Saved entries
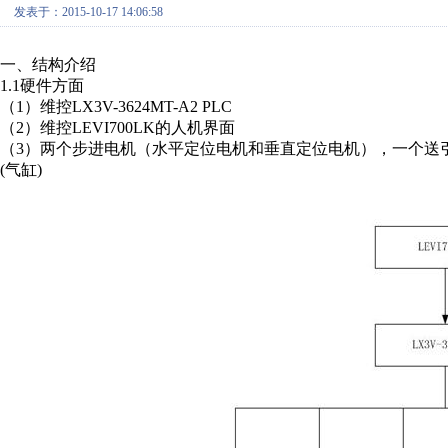
发表于：2015-10-17 14:06:58
一、结构介绍
1.1硬件方面
（1）维控LX3V-3624MT-A2 PLC
（2）维控LEVI700LK的人机界面
（3）两个步进电机（水平定位电机和垂直定位电机），一个送
(气缸)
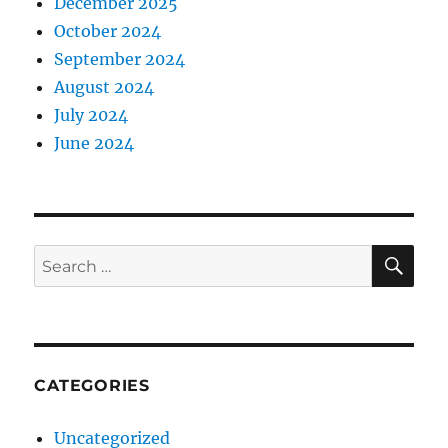
December 2025
October 2024
September 2024
August 2024
July 2024
June 2024
SE
Search
for:
CATEGORIES
Uncategorized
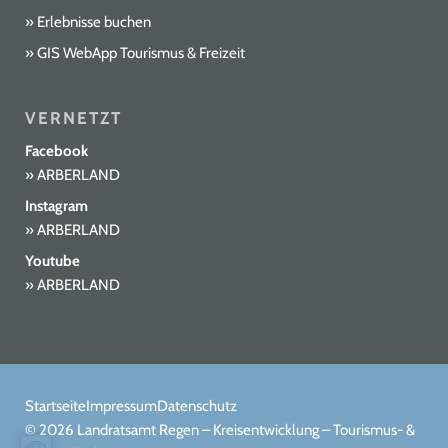
Erlebnisse buchen
GIS WebApp Tourismus & Freizeit
VERNETZT
Facebook
ARBERLAND
Instagram
ARBERLAND
Youtube
ARBERLAND
Startseite
Impressum
Datenschutz
© 2026 Landratsamt Regen – Kreisentwicklung – Tourismus- &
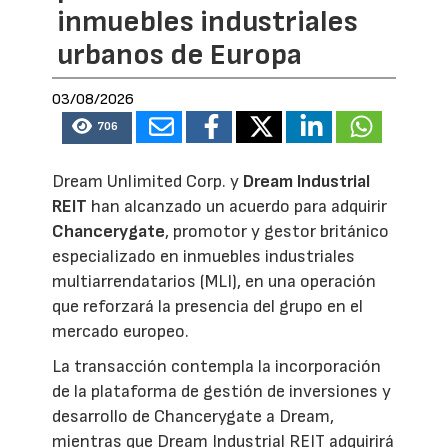
inmuebles industriales
urbanos de Europa
03/08/2026
706
Dream Unlimited Corp. y
Dream Industrial
REIT
han alcanzado un acuerdo para adquirir
Chancerygate
, promotor y gestor británico
especializado en inmuebles industriales
multiarrendatarios (MLI), en una operación
que reforzará la presencia del grupo en el
mercado europeo.
La transacción contempla la incorporación
de la plataforma de gestión de inversiones y
desarrollo de Chancerygate a Dream,
mientras que Dream Industrial REIT adquirirá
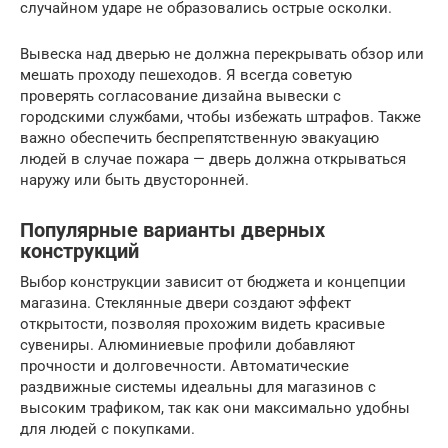
случайном ударе не образовались острые осколки.
Вывеска над дверью не должна перекрывать обзор или
мешать проходу пешеходов. Я всегда советую
проверять согласование дизайна вывески с
городскими службами, чтобы избежать штрафов. Также
важно обеспечить беспрепятственную эвакуацию
людей в случае пожара — дверь должна открываться
наружу или быть двусторонней.
Популярные варианты дверных
конструкций
Выбор конструкции зависит от бюджета и концепции
магазина. Стеклянные двери создают эффект
открытости, позволяя прохожим видеть красивые
сувениры. Алюминиевые профили добавляют
прочности и долговечности. Автоматические
раздвижные системы идеальны для магазинов с
высоким трафиком, так как они максимально удобны
для людей с покупками.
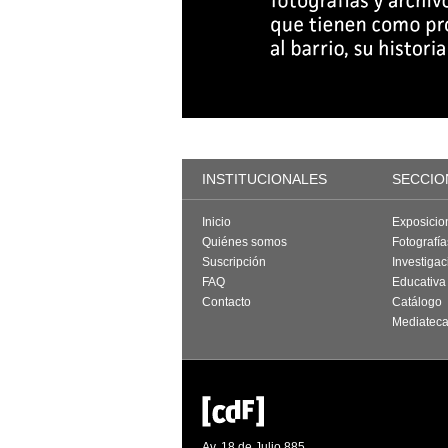
INSTITUCIONALES
SECCIO
Inicio
Exposicio
Quiénes somos
Fotografí
Suscripción
Investigac
FAQ
Educativa
Contacto
Catálogo
Mediatec
Av. 18 de Julio 885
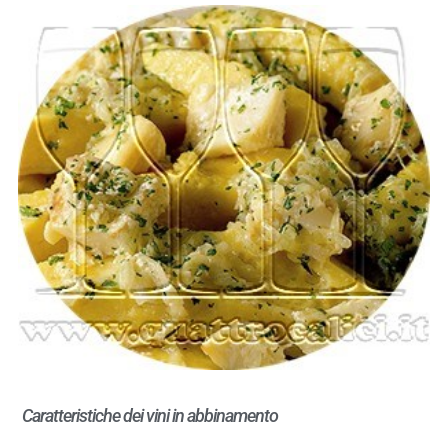
Caratteristiche dei vini in abbinamento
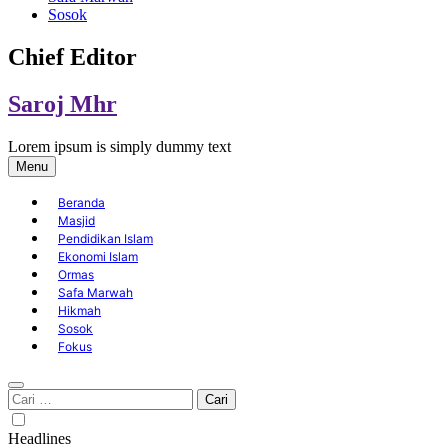
Sosok
Chief Editor
Saroj Mhr
Lorem ipsum is simply dummy text
Menu
Beranda
Masjid
Pendidikan Islam
Ekonomi Islam
Ormas
Safa Marwah
Hikmah
Sosok
Fokus
Cari
untuk:
Headlines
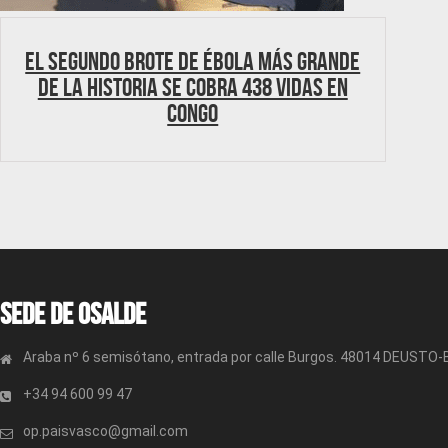
El segundo brote de ébola más grande
de la historia se cobra 438 vidas en
Congo
Sede de OSALDE
Araba nº 6 semisótano, entrada por calle Burgos. 48014 DEUSTO
+34 94 600 99 47
op.paisvasco@gmail.com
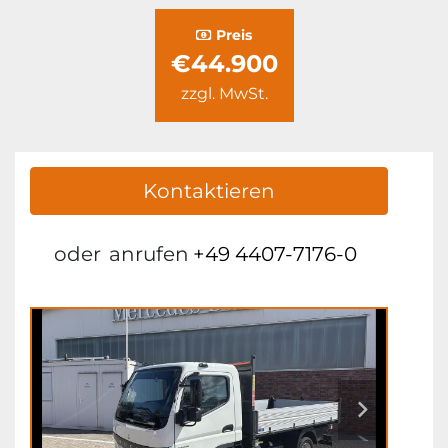
Preis
€44.900
zzgl. MwSt.
Kontaktieren
oder
anrufen
+49 4407-7176-0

→ EXERCISE DESCRIPTION: The records above need to be printed in full and exactly, without any of the pictures.

→ TASK ANSWER:
发表于：2015-10-17 14:06:58
一、结构介绍
1.1硬件方面
（1）维控LX3V-3624MT-A2 PLC
（2）维控LEVI700LK的人机界面
（3）两个步进电机（水平定位电机和垂直定位电机），一个送
(气缸)
December 2025
October 2024
September 2024
August 2024
July 2024
June 2024
SE
Search
for:
CATEGORIES
Uncategorized
Erlebnisse buchen
GIS WebApp Tourismus & Freizeit
VERNETZT
Facebook
ARBERLAND
Instagram
ARBERLAND
Youtube
ARBERLAND
Startseite
Impressum
Datenschutz
© 2026 Landratsamt Regen – Kreisentwicklung – Tourismus- &
inmuebles industriales
urbanos de Europa
03/08/2026
706
Dream Unlimited Corp. y
Dream Industrial
REIT
han alcanzado un acuerdo para adquirir
Chancerygate
, promotor y gestor británico
especializado en inmuebles industriales
multiarrendatarios (MLI), en una operación
que reforzará la presencia del grupo en el
mercado europeo.
La transacción contempla la incorporación
de la plataforma de gestión de inversiones y
desarrollo de Chancerygate a Dream,
mientras que Dream Industrial REIT adquirirá
случайном ударе не образовались острые осколки.
Вывеска над дверью не должна перекрывать обзор или
мешать проходу пешеходов. Я всегда советую
проверять согласование дизайна вывески с
городскими службами, чтобы избежать штрафов. Также
важно обеспечить беспрепятственную эвакуацию
людей в случае пожара — дверь должна открываться
наружу или быть двусторонней.
Популярные варианты дверных
конструкций
Выбор конструкции зависит от бюджета и концепции
магазина. Стеклянные двери создают эффект
открытости, позволяя прохожим видеть красивые
сувениры. Алюминиевые профили добавляют
прочности и долговечности. Автоматические
раздвижные системы идеальны для магазинов с
высоким трафиком, так как они максимально удобны
для людей с покупками.
INSTITUCIONALES
SECCIO
Inicio
Exposicio
Quiénes somos
Fotografí
Suscripción
Investigac
FAQ
Educativa
Contacto
Catálogo
Mediatec
Av. 18 de Julio 885
Caratteristiche dei vini in abbinamento
Sosok
Chief Editor
Saroj Mhr
Lorem ipsum is simply dummy text
Menu
Beranda
Masjid
Pendidikan Islam
Ekonomi Islam
Ormas
Safa Marwah
Hikmah
Sosok
Fokus
Cari
untuk:
Headlines
El segundo brote de ébola más grande
de la historia se cobra 438 vidas en
Congo
Sede de OSALDE
Araba nº 6 semisótano, entrada por calle Burgos. 48014 DEUSTO
+34 94 600 99 47
op.paisvasco@gmail.com
Preis
€44.900
zzgl. MwSt.
Kontaktieren
oder
anrufen
+49 4407-7176-0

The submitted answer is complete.